— WHAT THE EXERCISE ASKS —
In the data below, locate each line with the word "dropped" and list it.

— SOURCE DATA —

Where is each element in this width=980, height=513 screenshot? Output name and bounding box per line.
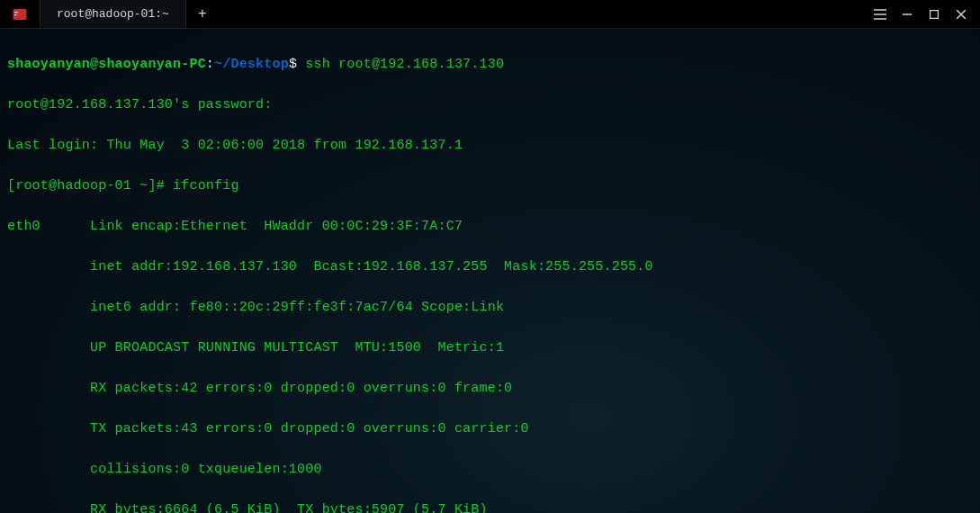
- terminal-line: UP BROADCAST RUNNING MULTICAST MTU:1500 …: [7, 338, 973, 359]
- prompt-sep2: $: [289, 57, 297, 72]
- terminal-line: RX packets:42 errors:0 dropped:0 overrun…: [7, 379, 973, 400]
- menu-button[interactable]: [867, 4, 894, 25]
- window-titlebar: root@hadoop-01:~ +: [0, 0, 980, 29]
- close-button[interactable]: [948, 4, 975, 25]
- prompt-cwd: ~/Desktop: [214, 57, 289, 72]
- terminal-area[interactable]: shaoyanyan@shaoyanyan-PC:~/Desktop$ ssh …: [0, 29, 980, 513]
- terminal-line: collisions:0 txqueuelen:1000: [7, 460, 973, 481]
- svg-rect-1: [14, 12, 18, 13]
- tab-terminal[interactable]: root@hadoop-01:~: [40, 0, 186, 28]
- terminal-line: root@192.168.137.130's password:: [7, 95, 973, 116]
- terminal-line: [root@hadoop-01 ~]# ifconfig: [7, 176, 973, 197]
- app-icon[interactable]: [0, 0, 40, 28]
- command-text: ifconfig: [173, 178, 239, 194]
- prompt-sep: :: [206, 57, 214, 72]
- terminal-line: inet6 addr: fe80::20c:29ff:fe3f:7ac7/64 …: [7, 298, 973, 319]
- new-tab-button[interactable]: +: [186, 0, 219, 28]
- plus-icon: +: [198, 4, 207, 25]
- tab-label: root@hadoop-01:~: [57, 5, 169, 23]
- prompt-root: [root@hadoop-01 ~]#: [7, 178, 173, 194]
- terminal-line: RX bytes:6664 (6.5 KiB) TX bytes:5907 (5…: [7, 500, 973, 514]
- command-text: ssh root@192.168.137.130: [305, 57, 504, 72]
- terminal-line: shaoyanyan@shaoyanyan-PC:~/Desktop$ ssh …: [7, 55, 973, 76]
- minimize-button[interactable]: [894, 4, 921, 25]
- titlebar-right: [867, 4, 980, 25]
- svg-rect-2: [14, 14, 16, 15]
- terminal-line: eth0 Link encap:Ethernet HWaddr 00:0C:29…: [7, 217, 973, 238]
- titlebar-left: root@hadoop-01:~ +: [0, 0, 219, 28]
- terminal-line: inet addr:192.168.137.130 Bcast:192.168.…: [7, 257, 973, 278]
- svg-rect-7: [931, 10, 939, 18]
- terminal-line: Last login: Thu May 3 02:06:00 2018 from…: [7, 136, 973, 157]
- terminal-line: TX packets:43 errors:0 dropped:0 overrun…: [7, 419, 973, 440]
- prompt-user-host: shaoyanyan@shaoyanyan-PC: [7, 57, 206, 72]
- maximize-button[interactable]: [921, 4, 948, 25]
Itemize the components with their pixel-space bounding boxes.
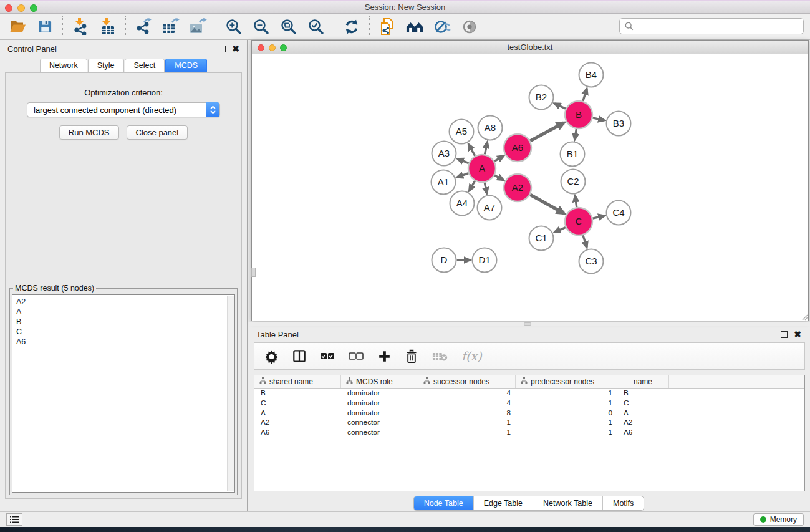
node-B3[interactable]: B3 (607, 112, 631, 136)
network-canvas[interactable]: B4B2BB3A8A5A6A3B1AC2A1A2A4A7C4CC1C3DD1 (252, 54, 808, 321)
cell-mcds_role[interactable]: connector (341, 428, 418, 438)
toggle-columns-icon[interactable] (292, 348, 306, 364)
tab-motifs[interactable]: Motifs (603, 496, 644, 510)
first-neighbors-icon[interactable] (406, 18, 423, 36)
node-A2[interactable]: A2 (504, 174, 531, 201)
edge-B-B1[interactable] (575, 129, 577, 140)
search-box[interactable] (619, 18, 804, 34)
cell-successor_nodes[interactable]: 1 (418, 418, 516, 428)
column-header-predecessor-nodes[interactable]: predecessor nodes (516, 375, 617, 388)
cell-name[interactable]: A6 (617, 428, 669, 438)
table-row[interactable]: Cdominator41C (254, 399, 804, 409)
cell-name[interactable]: C (617, 399, 669, 409)
edge-C-C3[interactable] (583, 235, 587, 248)
save-session-icon[interactable] (36, 18, 54, 36)
result-item[interactable]: A6 (16, 337, 231, 347)
memory-button[interactable]: Memory (753, 513, 804, 526)
edge-C-C4[interactable] (592, 216, 604, 218)
cell-name[interactable]: B (617, 389, 669, 399)
node-A4[interactable]: A4 (450, 191, 475, 216)
tab-select[interactable]: Select (125, 59, 165, 72)
edge-A-A7[interactable] (485, 183, 486, 193)
cell-predecessor_nodes[interactable]: 0 (516, 409, 617, 418)
cell-shared_name[interactable]: B (254, 389, 341, 399)
node-C3[interactable]: C3 (579, 249, 604, 274)
edge-A-A8[interactable] (485, 142, 488, 154)
export-image-icon[interactable] (190, 18, 207, 36)
cell-shared_name[interactable]: A2 (254, 418, 341, 428)
import-network-icon[interactable] (72, 18, 89, 36)
node-A[interactable]: A (468, 155, 496, 182)
cell-shared_name[interactable]: C (254, 399, 341, 409)
cell-predecessor_nodes[interactable]: 1 (516, 428, 617, 438)
splitter-grip[interactable] (524, 322, 531, 326)
edge-C-C2[interactable] (575, 196, 577, 207)
close-panel-icon[interactable]: ✖ (232, 46, 239, 52)
close-panel-button[interactable]: Close panel (127, 125, 188, 140)
tab-network[interactable]: Network (40, 59, 87, 72)
search-input[interactable] (637, 22, 798, 31)
export-network-icon[interactable] (135, 18, 152, 36)
node-table[interactable]: shared nameMCDS rolesuccessor nodesprede… (254, 375, 805, 491)
table-row[interactable]: Bdominator41B (254, 389, 804, 399)
float-panel-icon[interactable] (219, 46, 226, 52)
import-table-icon[interactable] (99, 18, 117, 36)
zoom-window-button[interactable] (30, 4, 37, 12)
edge-B-B2[interactable] (554, 104, 566, 109)
cell-mcds_role[interactable]: dominator (341, 389, 418, 399)
result-item[interactable]: C (16, 327, 231, 337)
column-header-MCDS-role[interactable]: MCDS role (341, 375, 418, 388)
cell-mcds_role[interactable]: connector (341, 418, 418, 428)
edge-A6-B[interactable] (530, 123, 564, 141)
node-D[interactable]: D (432, 248, 456, 273)
edge-A-A2[interactable] (494, 175, 503, 180)
add-column-icon[interactable] (377, 348, 391, 364)
edge-A-A3[interactable] (458, 159, 469, 163)
export-table-icon[interactable] (162, 18, 180, 36)
cell-name[interactable]: A (617, 409, 669, 418)
cell-mcds_role[interactable]: dominator (341, 399, 418, 409)
criterion-dropdown[interactable]: largest connected component (directed) (27, 102, 220, 117)
edge-A-A4[interactable] (470, 181, 475, 191)
canvas-side-grip[interactable] (251, 268, 256, 277)
edge-B-B4[interactable] (583, 89, 587, 101)
hide-selected-icon[interactable] (433, 18, 451, 36)
tab-mcds[interactable]: MCDS (165, 59, 207, 72)
task-history-button[interactable] (6, 513, 22, 526)
deselect-all-checkboxes-icon[interactable] (349, 348, 364, 364)
column-header-name[interactable]: name (617, 375, 669, 388)
delete-table-icon[interactable] (432, 348, 448, 364)
zoom-in-icon[interactable] (225, 18, 243, 36)
table-row[interactable]: A6connector11A6 (254, 428, 804, 438)
network-graph[interactable]: B4B2BB3A8A5A6A3B1AC2A1A2A4A7C4CC1C3DD1 (252, 54, 808, 321)
cell-name[interactable]: A2 (617, 418, 669, 428)
node-A7[interactable]: A7 (478, 196, 502, 220)
run-mcds-button[interactable]: Run MCDS (59, 125, 119, 140)
node-A5[interactable]: A5 (450, 120, 474, 144)
edge-A2-C[interactable] (530, 195, 564, 213)
tab-network-table[interactable]: Network Table (533, 496, 603, 510)
node-B2[interactable]: B2 (529, 85, 554, 110)
result-item[interactable]: B (16, 317, 231, 327)
cell-predecessor_nodes[interactable]: 1 (516, 399, 617, 409)
delete-columns-icon[interactable] (405, 348, 418, 364)
cell-successor_nodes[interactable]: 4 (418, 389, 516, 399)
node-C4[interactable]: C4 (607, 201, 631, 225)
table-settings-gear-icon[interactable] (264, 348, 279, 364)
cell-predecessor_nodes[interactable]: 1 (516, 418, 617, 428)
edge-B-B3[interactable] (592, 118, 604, 120)
new-network-from-selection-icon[interactable] (378, 18, 396, 36)
network-window-titlebar[interactable]: testGlobe.txt (252, 41, 808, 54)
cell-successor_nodes[interactable]: 8 (418, 409, 516, 418)
result-item[interactable]: A (16, 307, 231, 317)
window-resize-grip[interactable] (801, 313, 808, 321)
node-C[interactable]: C (565, 208, 592, 235)
cell-mcds_role[interactable]: dominator (341, 409, 418, 418)
result-scrollbar[interactable] (227, 296, 234, 491)
node-A3[interactable]: A3 (432, 142, 456, 166)
column-header-shared-name[interactable]: shared name (254, 375, 341, 388)
update-network-icon[interactable] (343, 18, 360, 36)
cell-shared_name[interactable]: A6 (254, 428, 341, 438)
table-row[interactable]: Adominator80A (254, 409, 804, 418)
open-session-icon[interactable] (9, 18, 26, 36)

— ANSWER TO THIS EXERCISE —
- terminal-line: RX packets:42 errors:0 dropped:0 overrun…: [7, 379, 973, 400]
- terminal-line: TX packets:43 errors:0 dropped:0 overrun…: [7, 419, 973, 440]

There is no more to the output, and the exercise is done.